In other words human rights are for trans people. Women can have ones that are left over, provided they don’t conflict with the human rights of trans people, but that’s all – women can’t have specifically women’s rights because that would be discomfiting to trans people. Trans people come first and there will be NO DEBATE about it. Cue mobs baying at Meghan Murphy if you have any doubts about the NO DEBATE stipulation.

In April 2018, in a court of law, the victim of the Hyde Park assault, Maria MacLachlan, was forced by the judge to refer to her attacker as ‘she’. This removal of a woman’s right to speak the truth as she perceived it, whilst under oath, did not merit any public disapprobation.

A woman is assaulted by a much younger (thus physically advantaged) man, and the judge forces her to call the assaulting young man “she” – in other words forces her to pretend, in court, that her attacker was a woman.
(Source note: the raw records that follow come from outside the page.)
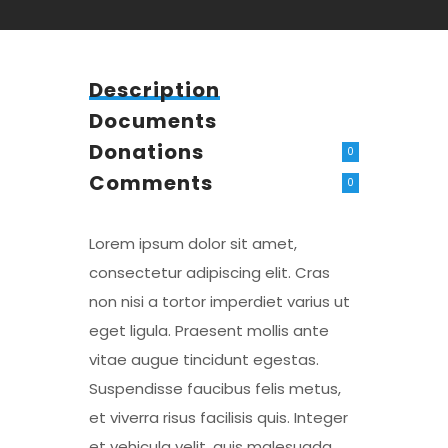
Description
Documents
Donations
0
Comments
0
Lorem ipsum dolor sit amet,
consectetur adipiscing elit. Cras
non nisi a tortor imperdiet varius ut
eget ligula. Praesent mollis ante
vitae augue tincidunt egestas.
Suspendisse faucibus felis metus,
et viverra risus facilisis quis. Integer
et vehicula velit, quis malesuada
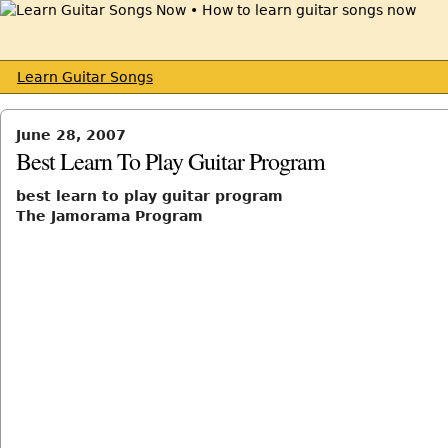
Learn Guitar Songs
June 28, 2007
Best Learn To Play Guitar Program
best learn to play guitar program
The Jamorama Program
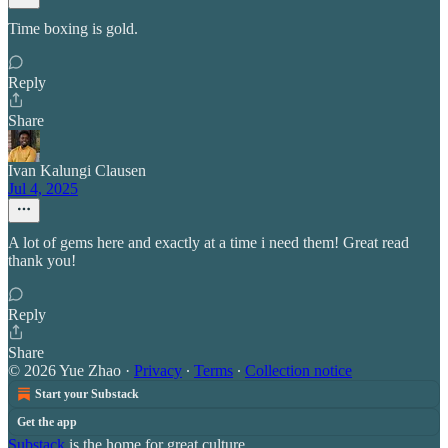
Time boxing is gold.
Reply
Share
Ivan Kalungi Clausen
Jul 4, 2025
A lot of gems here and exactly at a time i need them! Great read
thank you!
Reply
Share
© 2026 Yue Zhao
·
Privacy
∙
Terms
∙
Collection notice
Start your Substack
Get the app
Substack
is the home for great culture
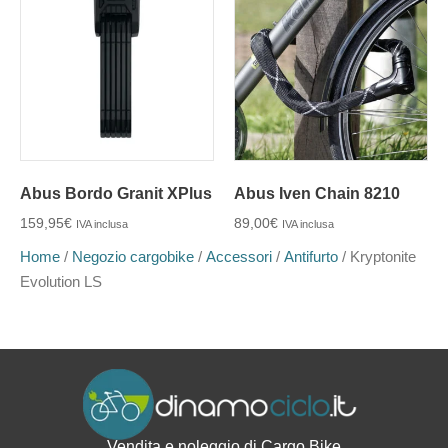
Abus Bordo Granit XPlus
Abus Iven Chain 8210
159,95
€
89,00
€
IVA inclusa
IVA inclusa
Home
/
Negozio cargobike
/
Accessori
/
Antifurto
/ Kryptonite
Evolution LS
Vendita e noleggio di Cargo Bike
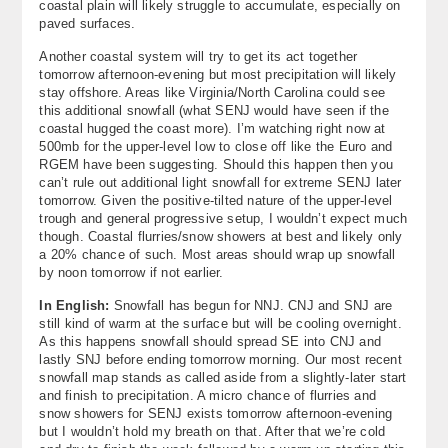
coastal plain will likely struggle to accumulate, especially on
paved surfaces.
Another coastal system will try to get its act together
tomorrow afternoon-evening but most precipitation will likely
stay offshore. Areas like Virginia/North Carolina could see
this additional snowfall (what SENJ would have seen if the
coastal hugged the coast more). I’m watching right now at
500mb for the upper-level low to close off like the Euro and
RGEM have been suggesting. Should this happen then you
can’t rule out additional light snowfall for extreme SENJ later
tomorrow. Given the positive-tilted nature of the upper-level
trough and general progressive setup, I wouldn’t expect much
though. Coastal flurries/snow showers at best and likely only
a 20% chance of such. Most areas should wrap up snowfall
by noon tomorrow if not earlier.
In English:
Snowfall has begun for NNJ. CNJ and SNJ are
still kind of warm at the surface but will be cooling overnight.
As this happens snowfall should spread SE into CNJ and
lastly SNJ before ending tomorrow morning. Our most recent
snowfall map stands as called aside from a slightly-later start
and finish to precipitation. A micro chance of flurries and
snow showers for SENJ exists tomorrow afternoon-evening
but I wouldn’t hold my breath on that. After that we’re cold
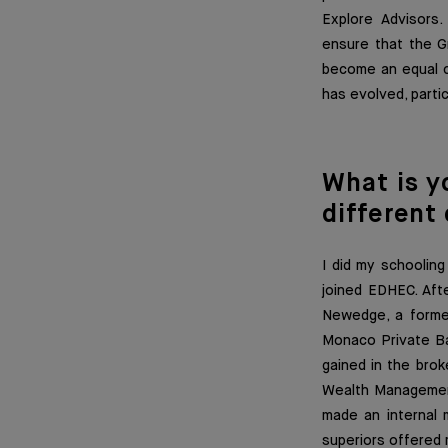
Explore Advisors.
ensure that the Gr
become an equal co
has evolved, parti
What is y
different
I did my schoolin
joined EDHEC. Afte
Newedge, a former 
Monaco Private Ba
gained in the brok
Wealth Management 
made an internal m
superiors offered 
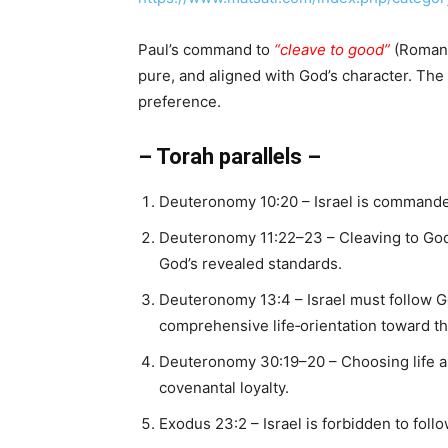
Paul’s command to
“cleave to good”
(Romans 
pure, and aligned with God’s character. The
preference.
– Torah parallels –
Deuteronomy 10:20 – Israel is command
Deuteronomy 11:22–23 – Cleaving to God
God’s revealed standards.
Deuteronomy 13:4 – Israel must follow G
comprehensive life‑orientation toward t
Deuteronomy 30:19–20 – Choosing life an
covenantal loyalty.
Exodus 23:2 – Israel is forbidden to foll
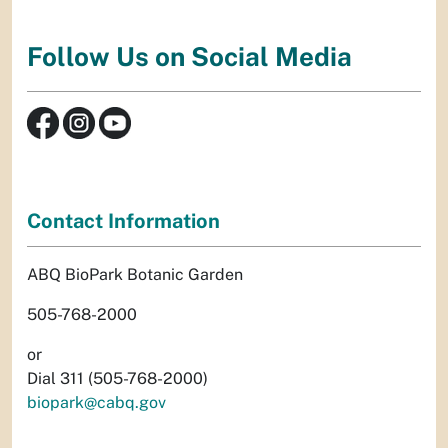
Follow Us on Social Media
Contact Information
ABQ BioPark Botanic Garden
505-768-2000
or
Dial 311 (505-768-2000)
biopark@cabq.gov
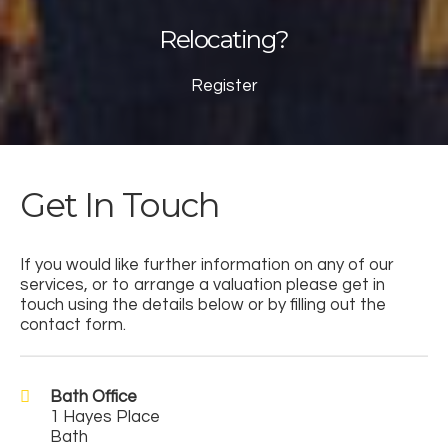
Relocating?
Register
Get In Touch
If you would like further information on any of our
services, or to arrange a valuation please get in
touch using the details below or by filling out the
contact form.
Bath Office
1 Hayes Place
Bath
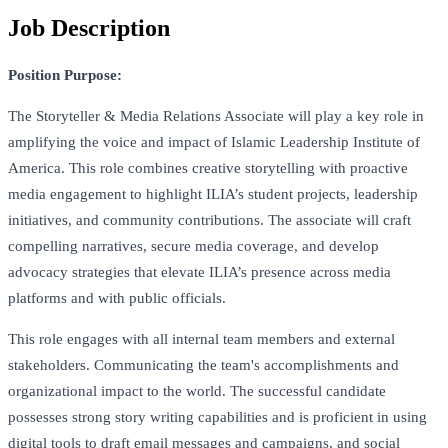
Job Description
Position Purpose:
The Storyteller & Media Relations Associate will play a key role in
amplifying the voice and impact of Islamic Leadership Institute of
America. This role combines creative storytelling with proactive
media engagement to highlight ILIA’s student projects, leadership
initiatives, and community contributions. The associate will craft
compelling narratives, secure media coverage, and develop
advocacy strategies that elevate ILIA’s presence across media
platforms and with public officials.
This role engages with all internal team members and external
stakeholders. Communicating the team's accomplishments and
organizational impact to the world. The successful candidate
possesses strong story writing capabilities and is proficient in using
digital tools to draft email messages and campaigns, and social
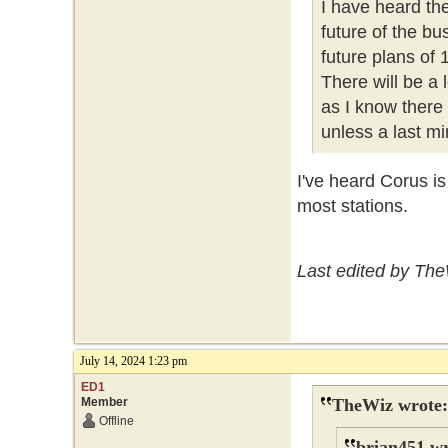
I have heard th
future of the b
future plans of
There will be a
as I know there
unless a last mi
I've heard Corus i
most stations.
Last edited by The
July 14, 2024 1:23 pm
ED1
Member
TheWiz wrote:
Offline
brian451 wr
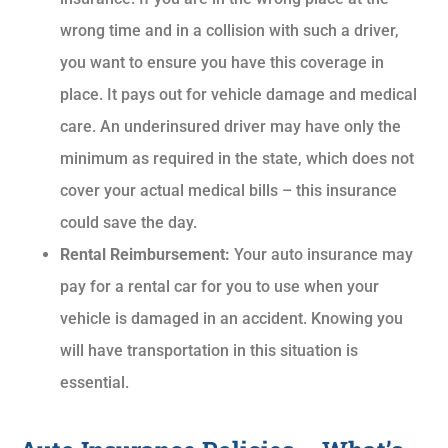
wrong time and in a collision with such a driver,
you want to ensure you have this coverage in
place. It pays out for vehicle damage and medical
care. An underinsured driver may have only the
minimum as required in the state, which does not
cover your actual medical bills – this insurance
could save the day.
Rental Reimbursement:
Your auto insurance may
pay for a rental car for you to use when your
vehicle is damaged in an accident. Knowing you
will have transportation in this situation is
essential.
The assaulter has an absolute right to be called “she” because trans rights come first; the woman he assaulted has no right to call the man who assaulted her “he” because women’s rights come far far behind.

Two years on from the ‘Advancing Trans Equality’ meeting, and this week a barrister from Garden Court Chambers became the subject of a public shaming on social media for the sin of expressing her views on gender. Allison Bailey is a founding member of the new LGB Alliance, a group which has been formed to do the job which Stonewall once did, and look after the rights of lesbian, gay and bisexual people. A lesbian herself, Bailey has publicly voiced her support for those who are same-sex orientated, in opposition to Stonewall’s new insistence on same-gender attraction. She compounded her transgression by chairing the Woman’s Place UK meeting in Oxford on Friday October 24th. The backlash has been instant and severe, including a Twitter pile-on instigated by Owen Jones, a call to arms from Gendered Intelligence (since deleted), and subsequent complaints to her employer, which Garden Court Chambers are ‘investigating’.
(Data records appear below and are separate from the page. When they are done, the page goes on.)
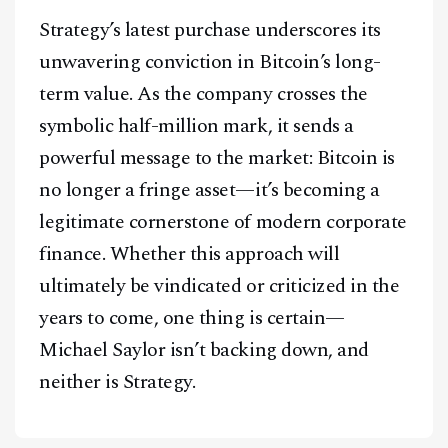
Strategy’s latest purchase underscores its
unwavering conviction in Bitcoin’s long-
term value. As the company crosses the
symbolic half-million mark, it sends a
powerful message to the market: Bitcoin is
no longer a fringe asset—it’s becoming a
legitimate cornerstone of modern corporate
finance. Whether this approach will
ultimately be vindicated or criticized in the
years to come, one thing is certain—
Michael Saylor isn’t backing down, and
neither is Strategy.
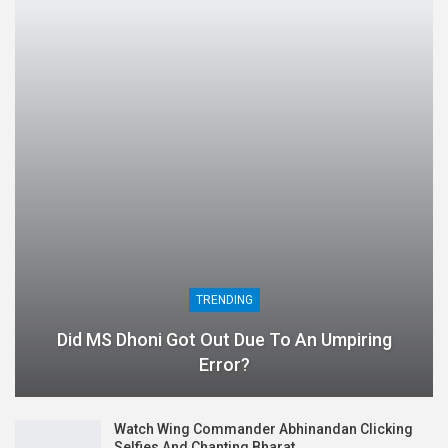
TRENDING
Did MS Dhoni Got Out Due To An Umpiring
Error?
Watch Wing Commander Abhinandan Clicking
Selfies And Chanting Bharat…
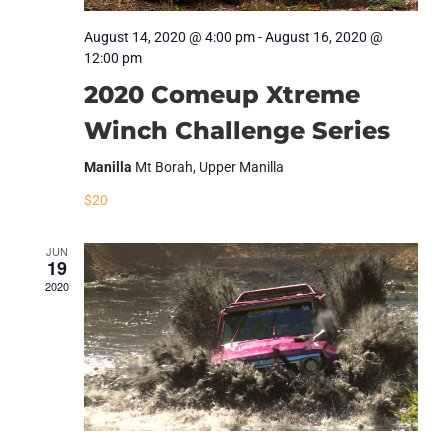
August 14, 2020 @ 4:00 pm
-
August 16, 2020 @
12:00 pm
2020 Comeup Xtreme
Winch Challenge Series
Manilla
Mt Borah, Upper Manilla
$20
JUN
19
2020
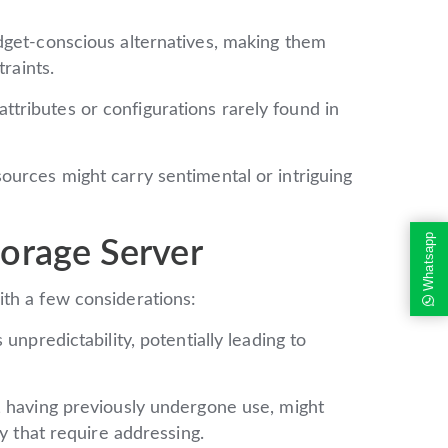
get-conscious alternatives, making them
traints.
tributes or configurations rarely found in
urces might carry sentimental or intriguing
Whatsapp
orage Server
th a few considerations:
unpredictability, potentially leading to
 having previously undergone use, might
ty that require addressing.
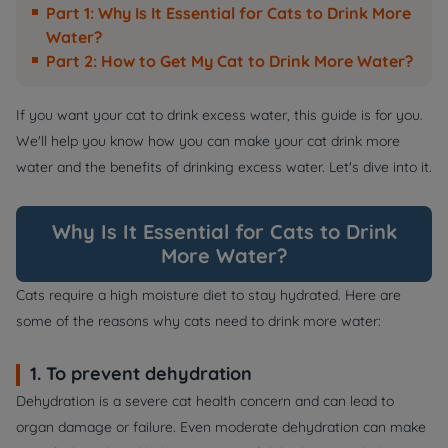
Part 1: Why Is It Essential for Cats to Drink More
Water?
Part 2: How to Get My Cat to Drink More Water?
If you want your cat to drink excess water, this guide is for you.
We'll help you know how you can make your cat drink more
water and the benefits of drinking excess water. Let's dive into it.
Why Is It Essential for Cats to Drink
More Water?
Cats require a high moisture diet to stay hydrated. Here are
some of the reasons why cats need to drink more water:
1. To prevent dehydration
Dehydration is a severe cat health concern and can lead to
organ damage or failure. Even moderate dehydration can make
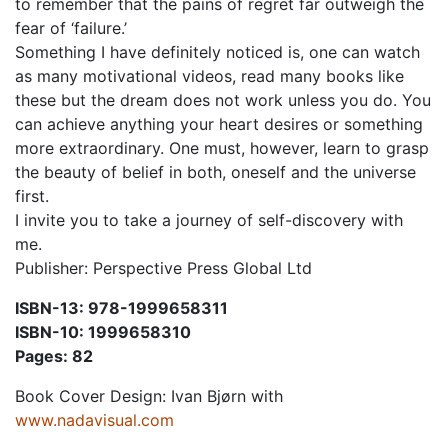
to remember that the pains of regret far outweigh the
fear of ‘failure.’
Something I have definitely noticed is, one can watch
as many motivational videos, read many books like
these but the dream does not work unless you do. You
can achieve anything your heart desires or something
more extraordinary. One must, however, learn to grasp
the beauty of belief in both, oneself and the universe
first.
I invite you to take a journey of self-discovery with
me.
Publisher: Perspective Press Global Ltd
ISBN-13: 978-1999658311
ISBN-10: 1999658310
Pages: 82
Book Cover Design: Ivan Bjørn with
www.nadavisual.com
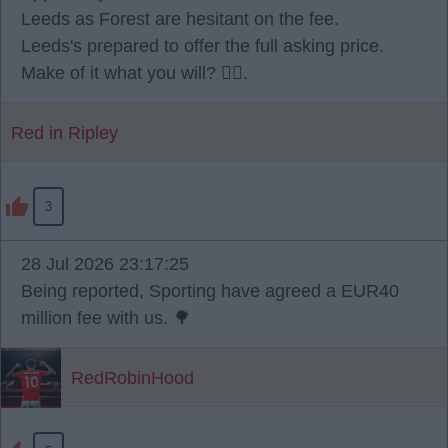
Leeds as Forest are hesitant on the fee.
Leeds's prepared to offer the full asking price.
Make of it what you will? 🫪🫪.
Red in Ripley
3
28 Jul 2026 23:17:25
Being reported, Sporting have agreed a EUR40
million fee with us. 🌳
RedRobinHood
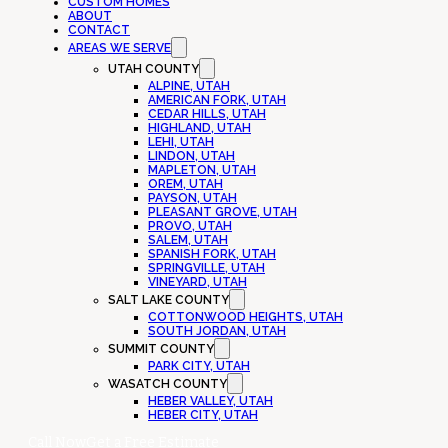
CUSTOM HOMES
ABOUT
CONTACT
AREAS WE SERVE
UTAH COUNTY
ALPINE, UTAH
AMERICAN FORK, UTAH
CEDAR HILLS, UTAH
HIGHLAND, UTAH
LEHI, UTAH
LINDON, UTAH
MAPLETON, UTAH
OREM, UTAH
PAYSON, UTAH
PLEASANT GROVE, UTAH
PROVO, UTAH
SALEM, UTAH
SPANISH FORK, UTAH
SPRINGVILLE, UTAH
VINEYARD, UTAH
SALT LAKE COUNTY
COTTONWOOD HEIGHTS, UTAH
SOUTH JORDAN, UTAH
SUMMIT COUNTY
PARK CITY, UTAH
WASATCH COUNTY
HEBER VALLEY, UTAH
HEBER CITY, UTAH
Call Now
Get a Free Estimate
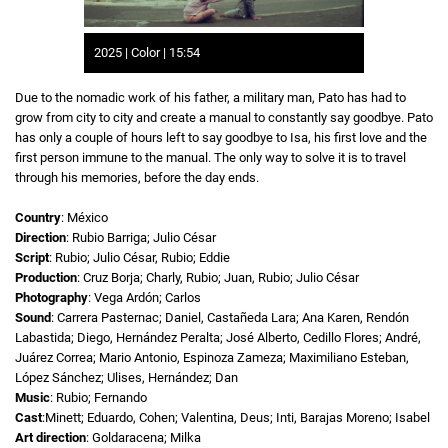
2025 | Color | 15:54
Due to the nomadic work of his father, a military man, Pato has had to
grow from city to city and create a manual to constantly say goodbye. Pato
has only a couple of hours left to say goodbye to Isa, his first love and the
first person immune to the manual. The only way to solve it is to travel
through his memories, before the day ends.
Country
: México
Direction
: Rubio Barriga; Julio César
Script
: Rubio; Julio César, Rubio; Eddie
Production
: Cruz Borja; Charly, Rubio; Juan, Rubio; Julio César
Photography
: Vega Ardón; Carlos
Sound
: Carrera Pasternac; Daniel, Castañeda Lara; Ana Karen, Rendón
Labastida; Diego, Hernández Peralta; José Alberto, Cedillo Flores; André,
Juárez Correa; Mario Antonio, Espinoza Zameza; Maximiliano Esteban,
López Sánchez; Ulises, Hernández; Dan
Music
: Rubio; Fernando
Cast
:Minett; Eduardo, Cohen; Valentina, Deus; Inti, Barajas Moreno; Isabel
Art direction
: Goldaracena; Milka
Any chance one of the investigators won’t be Michelle Brewer of Garden Court Chambers and the Trans Equality Legal Initiative (TELI)? My guess is no; my guess is she’ll be all over it like a bad rash.
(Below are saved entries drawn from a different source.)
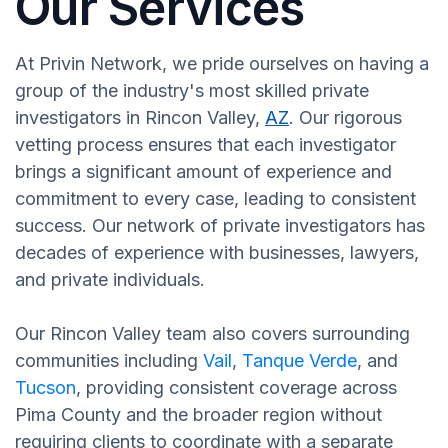
Our Services
At Privin Network, we pride ourselves on having a
group of the industry's most skilled private
investigators in Rincon Valley,
AZ
. Our rigorous
vetting process ensures that each investigator
brings a significant amount of experience and
commitment to every case, leading to consistent
success. Our network of private investigators has
decades of experience with businesses, lawyers,
and private individuals.
Our Rincon Valley team also covers surrounding
communities including
Vail
,
Tanque Verde
, and
Tucson
, providing consistent coverage across
Pima County and the broader region without
requiring clients to coordinate with a separate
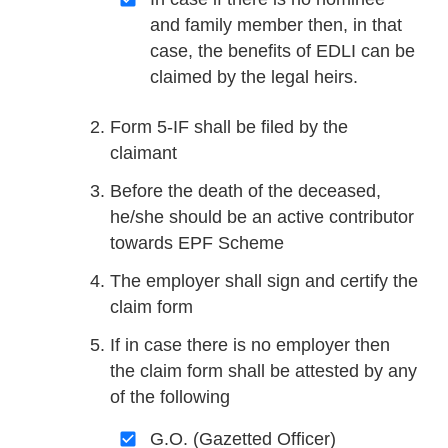
and family member then, in that
case, the benefits of EDLI can be
claimed by the legal heirs.
Form 5-IF shall be filed by the
claimant
Before the death of the deceased,
he/she should be an active contributor
towards EPF Scheme
The employer shall sign and certify the
claim form
If in case there is no employer then
the claim form shall be attested by any
of the following
G.O. (Gazetted Officer)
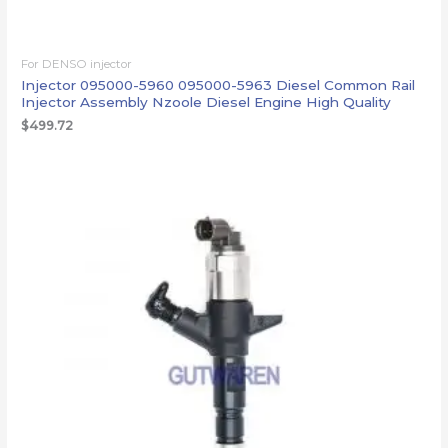
For DENSO injector
Injector 095000-5960 095000-5963 Diesel Common Rail
Injector Assembly Nzoole Diesel Engine High Quality
$
499.72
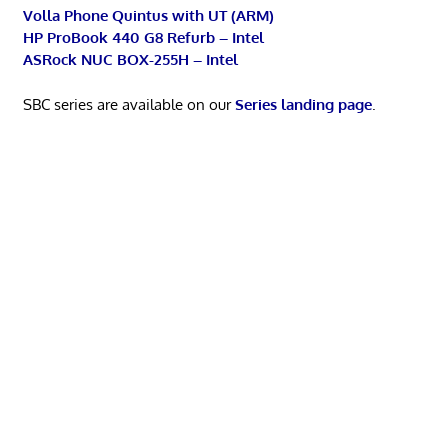
Volla Phone Quintus with UT (ARM)
HP ProBook 440 G8 Refurb – Intel
ASRock NUC BOX-255H – Intel
SBC series are available on our
Series landing page
.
Apart from their association with TELI, Garden Court is also home to other trans activists and allies. Alex Sharpe is a prominent trans activist on Twitter, unafraid to use offensive slurs against women. Sharpe submitted written evidence to the Trans Inquiry in 2015, as did Claire McCann. Both pieces of written evidence ignore women’s existing sex-based rights. Despite this, Garden Court members know they can wear their trans-allyship with pride, and they are duly celebrated on social media for doing so. The same pride cannot be assumed by those standing up for women, or for same-sex attraction. On the contrary, to be seen as an ally to women is often to invite condemnation. There is little support out there for the supporters of women. A law firm, especially one which has signed up as a ‘Stonewall Diversity Champion’, can promote the rights of one group of people at the expense of another and be applauded for it, as long as the group they are overlooking is women.

Well you see it turns out that that whole feminism thing was a big mistake: women are actually the top oppressors, and need to be ground down and kept down.